** Opening Input for this task block **

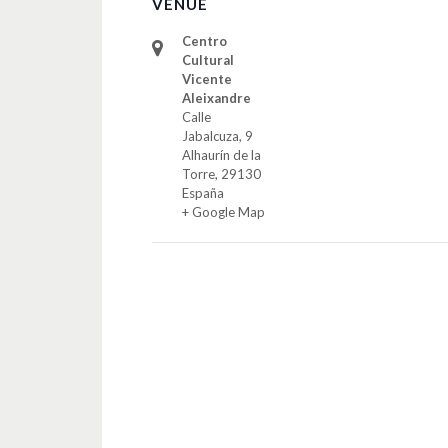
VENUE
Centro
Cultural
Vicente
Aleixandre
Calle
Jabalcuza, 9
Alhaurín de la
Torre
,
29130
España
+ Google Map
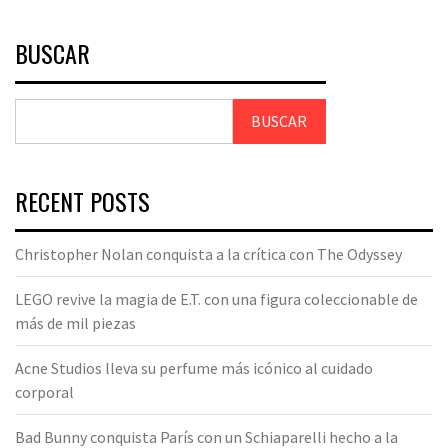
BUSCAR
BUSCAR
RECENT POSTS
Christopher Nolan conquista a la crítica con The Odyssey
LEGO revive la magia de E.T. con una figura coleccionable de
más de mil piezas
Acne Studios lleva su perfume más icónico al cuidado
corporal
Bad Bunny conquista París con un Schiaparelli hecho a la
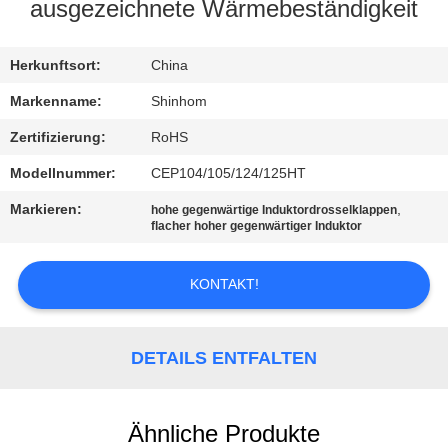
QUALITÄTSKONTROLLE
ausgezeichnete Wärmebeständigkeit
KONTAKTIEREN
Herkunftsort:
China
SIE
Markenname:
Shinhom
UNS
Zertifizierung:
RoHS
Modellnummer:
CEP104/105/124/125HT
NEUIGKEITEN
Markieren:
,
hohe gegenwärtige Induktordrosselklappen
flacher hoher gegenwärtiger Induktor
RECHTSSACHEN
KONTAKT!
ANGEBOT
ANFORDERN
DETAILS ENTFALTEN
SITEMAP
Ähnliche Produkte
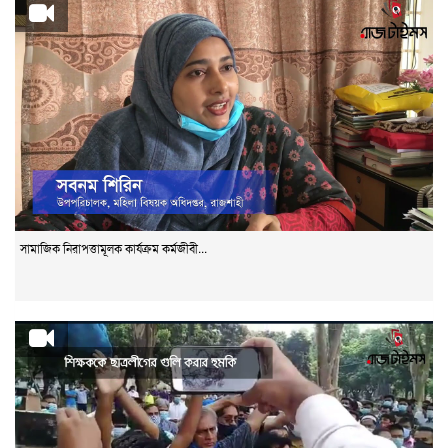
সামাজিক নিরাপত্তামূলক কার্যক্রম কর্মজীবী...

** Closing Input for this task block **

* **Directions**
Send back the entries above exactly. Skip the images.

* **Task solution**
VENUE
Centro
Cultural
Vicente
Aleixandre
Calle
Jabalcuza, 9
Alhaurín de la
Torre
,
29130
España
+ Google Map
BUSCAR
BUSCAR
RECENT POSTS
Christopher Nolan conquista a la crítica con The Odyssey
LEGO revive la magia de E.T. con una figura coleccionable de
más de mil piezas
Acne Studios lleva su perfume más icónico al cuidado
corporal
Bad Bunny conquista París con un Schiaparelli hecho a la
QUALITÄTSKONTROLLE
ausgezeichnete Wärmebeständigkeit
KONTAKTIEREN
Herkunftsort:
China
SIE
Markenname:
Shinhom
UNS
Zertifizierung:
RoHS
Modellnummer:
CEP104/105/124/125HT
NEUIGKEITEN
Markieren:
,
hohe gegenwärtige Induktordrosselklappen
flacher hoher gegenwärtiger Induktor
RECHTSSACHEN
KONTAKT!
ANGEBOT
ANFORDERN
DETAILS ENTFALTEN
SITEMAP
Ähnliche Produkte
সামাজিক নিরাপত্তামূলক কার্যক্রম কর্মজীবী...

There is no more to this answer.